The study population was limited to adults with type 2 diabetes, which means the findings do not automatically extend to people who might use GLP-1 peptides for other purposes or who do not have diabetes. Age-related macular degeneration is also a relatively rare event in any single year, which means that even a study of nearly 228,000 people may not have enough statistical power to detect small differences in risk.
The retrospective nature of the study means the researchers could not control for every possible confounding variable. People who are prescribed different medications differ from each other in ways that health records may not fully capture, such as dietary habits, sun exposure history, or family history of eye disease.

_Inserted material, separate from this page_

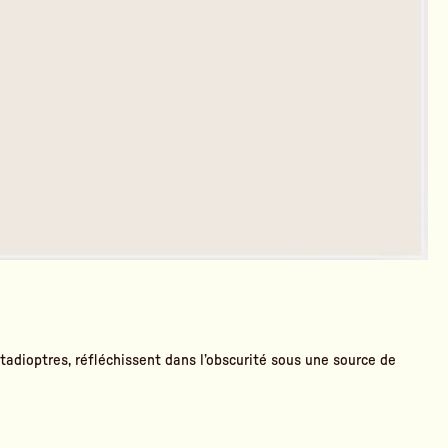
tadioptres, réfléchissent dans l’obscurité sous une source de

Relevance to peptide research more broadly
The finding adds a piece to a larger puzzle about how GLP-1 receptor agonist peptides interact with tissues outside the metabolic system. Early data points at a variety of organ-level effects, and the eye has become one active area of inquiry because retinal tissue expresses GLP-1 receptors and because any effect on vision would be clinically significant.
The self-controlled case-series design is particularly informative here because it bypasses many of the biases that plague typical observational comparisons. When a person's own non-exposure periods serve as the control, stable confounders drop out of the equation entirely. The fact that this design also produced a null result strengthens confidence that the absence of a detected association is real rather than an artifact of imperfect comparisons between different groups of people.

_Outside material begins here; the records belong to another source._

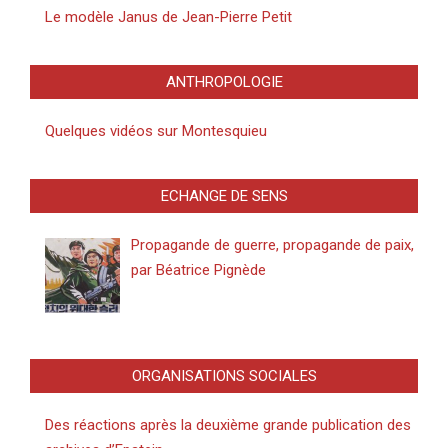
Le modèle Janus de Jean-Pierre Petit
ANTHROPOLOGIE
Quelques vidéos sur Montesquieu
ECHANGE DE SENS
Propagande de guerre, propagande de paix,
par Béatrice Pignède
ORGANISATIONS SOCIALES
Des réactions après la deuxième grande publication des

Researchers studying other peptides that also act on metabolic pathways or that influence vascular biology may find the methodology of this OHDSI network approach useful as a template. The use of 12 databases simultaneously, combined with meta-analysis, represents a relatively rigorous standard for observational pharmacoepidemiology.
Summary of the evidence
A retrospective study across 12 health databases and nearly 228,000 patients found no evidence that a GLP-1 receptor agonist peptide increases or decreases the risk of neovascular age-related macular degeneration among adults with type 2 diabetes. The null finding held across two study designs, two definitions of the eye condition, and multiple comparison medications. The authors concluded that there was no detectable difference in NVAMD risk associated with this peptide exposure in this population.
For anyone following peptide research, this study is a reminder that documented effects of a compound in one tissue system do not automatically predict effects in another. Careful, large-scale observational work like this is one way researchers work to test and refine those assumptions over time.